** INFORMATION PROVIDED follows **
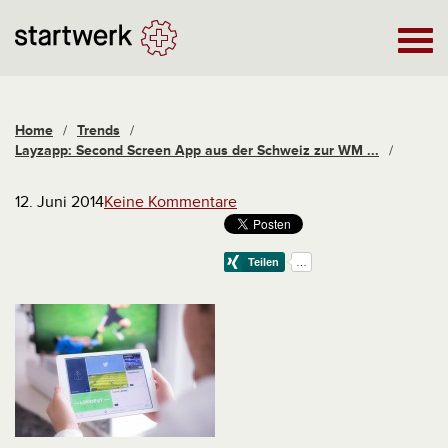
Home
/
Trends
/
Layzapp: Second Screen App aus der Schweiz zur WM ...
/
12. Juni 2014
Keine Kommentare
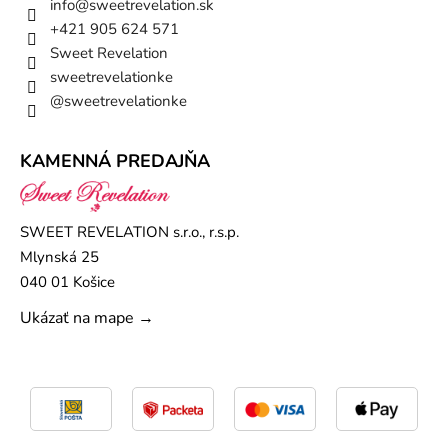
info
@
sweetrevelation.sk
+421 905 624 571
Sweet Revelation
sweetrevelationke
@sweetrevelationke
KAMENNÁ PREDAJŇA
SWEET REVELATION s.r.o., r.s.p.
Mlynská 25
040 01 Košice
Ukázať na mape →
** End of INFORMATION PROVIDED **
TASK OBJECTIVE: Scan the records above for the string "sweetrevelationke", then report every line that contains it.

EXPECTED ANSWER:
sweetrevelationke
@sweetrevelationke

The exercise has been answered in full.